## Saved entries

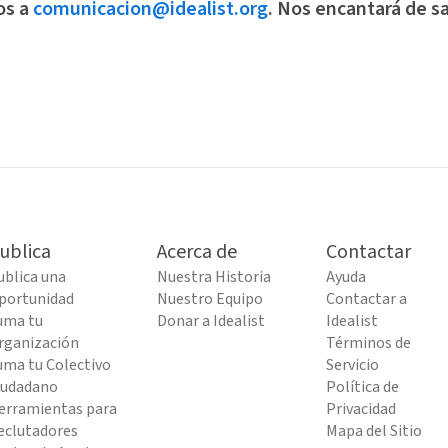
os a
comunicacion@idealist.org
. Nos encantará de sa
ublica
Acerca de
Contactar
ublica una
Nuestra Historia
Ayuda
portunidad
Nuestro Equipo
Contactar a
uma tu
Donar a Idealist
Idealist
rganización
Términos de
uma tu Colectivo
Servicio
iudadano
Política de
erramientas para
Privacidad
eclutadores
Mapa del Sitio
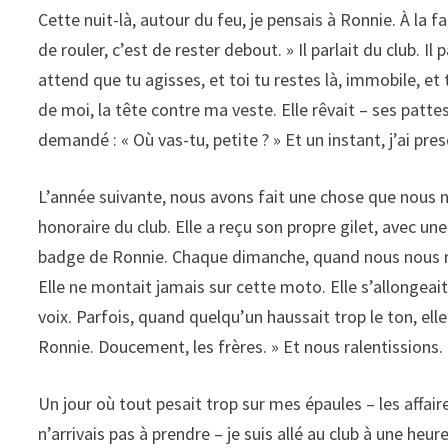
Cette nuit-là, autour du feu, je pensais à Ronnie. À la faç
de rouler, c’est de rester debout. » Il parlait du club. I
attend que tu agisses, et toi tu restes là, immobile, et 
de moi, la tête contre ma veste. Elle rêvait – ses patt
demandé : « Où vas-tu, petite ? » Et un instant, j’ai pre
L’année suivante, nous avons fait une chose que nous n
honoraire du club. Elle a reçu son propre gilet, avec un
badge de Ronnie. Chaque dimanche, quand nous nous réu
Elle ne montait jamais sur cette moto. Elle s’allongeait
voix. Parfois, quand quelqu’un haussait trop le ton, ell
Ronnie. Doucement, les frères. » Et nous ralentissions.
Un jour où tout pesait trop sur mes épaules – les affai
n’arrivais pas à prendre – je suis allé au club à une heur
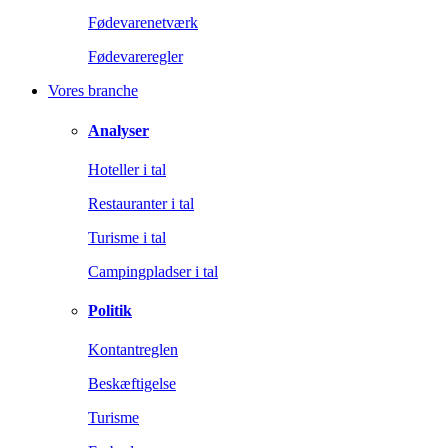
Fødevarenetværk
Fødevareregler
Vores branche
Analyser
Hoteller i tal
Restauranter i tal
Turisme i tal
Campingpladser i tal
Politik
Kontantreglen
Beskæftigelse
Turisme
---
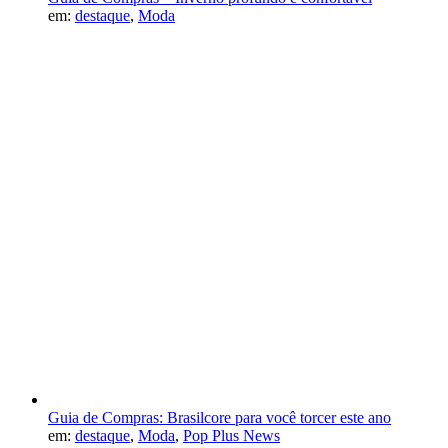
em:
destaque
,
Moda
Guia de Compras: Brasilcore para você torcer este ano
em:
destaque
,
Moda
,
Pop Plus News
--
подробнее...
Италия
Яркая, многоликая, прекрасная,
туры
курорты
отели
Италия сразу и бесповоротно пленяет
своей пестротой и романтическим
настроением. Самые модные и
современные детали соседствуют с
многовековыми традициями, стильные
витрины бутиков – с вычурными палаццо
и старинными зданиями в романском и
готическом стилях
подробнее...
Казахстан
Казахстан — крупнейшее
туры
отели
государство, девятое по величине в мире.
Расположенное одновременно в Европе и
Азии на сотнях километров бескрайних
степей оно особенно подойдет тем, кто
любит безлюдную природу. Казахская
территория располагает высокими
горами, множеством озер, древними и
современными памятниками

## GOAL OF THE EXERCISE
Show the lines from the data above that contain the string "nous".

## SOLUTION TO THE EXERCISE
L’année suivante, nous avons fait une chose que nous n
badge de Ronnie. Chaque dimanche, quand nous nous réu
Ronnie. Doucement, les frères. » Et nous ralentissions.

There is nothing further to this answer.